Ela vivia num mundo pequeno, previsível, controlável. Diante do novo, no caso o sertão do Nordeste, começa a se ressensibilizar, a descobrir a alteridade, e tudo se cristaliza no momento da procissão. Naquele instante ela descobre a gravidade de não ter enviado as cartas.
Quando entra no interior da Casa dos Milagres e vê a fé, a importância do que estava em jogo em cada um daqueles pedidos, confronta-se com a culpa e é tomada por ela. Em suma, procurei mostrar como a abertura para a alteridade, representada pela estrada que leva ao desconhecido, provoca em Dora uma mudança afetiva em todos os sentidos.
É também na estrada que, pela primeira vez, ela mostra desejo sexual e amoroso por alguém. Ela só consegue perceber a existência de um homem a partir do momento em que transforma e alarga sua visão de mundo.
Folha - Existe outro elemento em "Central do Brasil" que me pareceu muito importante: o relevo dado à vontade. No fundo, Dora poderia ter dito "sim" ao poder da delinquência. Mas disse "não" e assumiu os custos de seu ato ético. O que você pensa disso?
Salles -
Isso me leva a falar do personagem de Marília Pêra, a Irene. Ele é de certa forma o suporte ético do filme. No momento em que as duas se encontram, Dora é surpreendida pela reação de Irene. Ela queria entrar na era do controle remoto, no templo imaginário do consumo, e não esperava defrontar-se com alguém capaz de reprovar seu gesto leviano. Irene aparece como um divisor de águas, quando diz: "Tudo tem limite".
Folha - Essa valorização da vontade de agir separa tematicamente "Terra Estrangeira" de "Central do Brasil"?
Salles -
Com certeza. Em "Terra Estrangeira", a tônica era a desorientação e a apatia. Foi um período caótico na vida brasileira. As pessoas viram-se privadas de decidir sobre coisas mínimas, como no caso do confisco da poupança dos aposentados. Você era objeto da ação dos outros e sequer dominava o presente imediato, quanto mais projetos futuros.

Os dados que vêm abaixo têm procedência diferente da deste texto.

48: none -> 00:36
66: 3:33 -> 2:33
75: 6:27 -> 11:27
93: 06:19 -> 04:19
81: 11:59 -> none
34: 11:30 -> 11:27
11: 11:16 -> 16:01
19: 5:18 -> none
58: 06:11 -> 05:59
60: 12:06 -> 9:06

Em "Central do Brasil", oito anos depois da época de "Terra Estrangeira", há o desejo de mostrar que a segunda chance é possível e que a ação é necessária. Uma vez tomada a iniciativa da ação, começa a liberdade. Dora liberta-se do domínio dos poderosos e pega a estrada, rumo a uma vida nova.

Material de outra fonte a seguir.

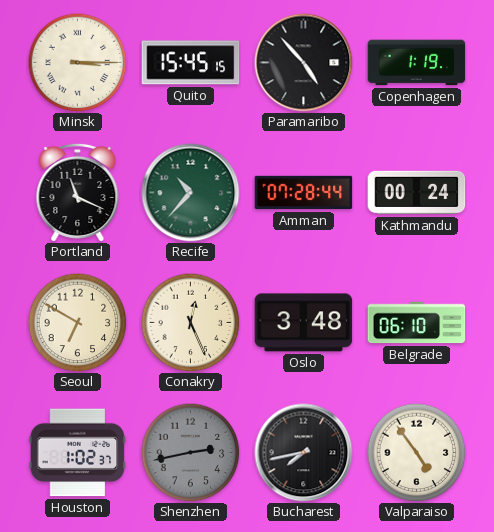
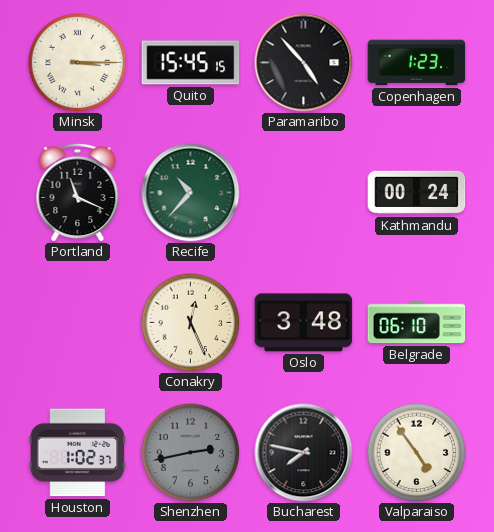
Copenhagen: 1:19 -> 1:23
Amman: 07:28 -> none
Seoul: 6:50 -> none
Bucharest: 7:43 -> 7:47
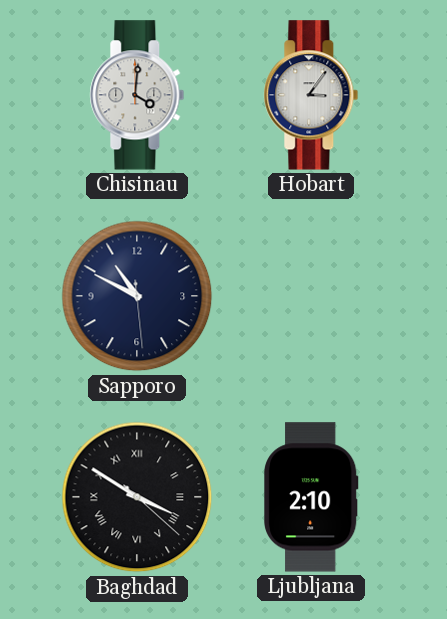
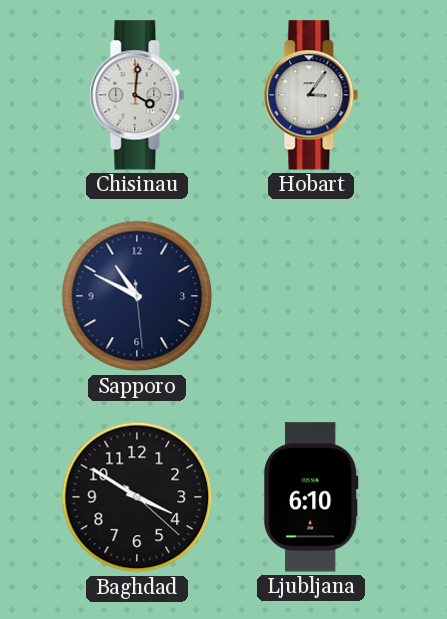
Baghdad numerals: Roman -> Arabic
Ljubljana: 2:10 -> 6:10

Folha - Sempre que fala sobre seus filmes você insiste na idéia do trabalho em equipe, na importância do Cinema Novo em sua formação e na idéia de que seu cinema só pode ser entendido à luz da história e da atualidade do cinema brasileiro. Isso é fundamental para a compreensão do que você faz?
Salles -
Penso que sim. Penso que nenhum filme existe por si só. Todo filme é herdeiro de uma cinematografia e, no caso do Brasil, esta cinematografia tem importância artística até hoje.
É uma honra pertencer à cinematografia que deu vida à "Limite", de Mário Peixoto, revolucionário em sua estrutura poética não-narrativa e em sua temática existencialista avant la lettre. É uma honra ter como legado o Cinema Novo e ser parceiro de tantos outros filmes recentemente exibidos ou que estarão em breve nas telas.
Vejo-me fazendo parte deste novo cinema que tem a energia dos garotos do "Baile Perfumado" ou dos integrantes da produtora Conspiração, que fizeram "Traição", ainda não exibido e baseado em Nelson Rodrigues.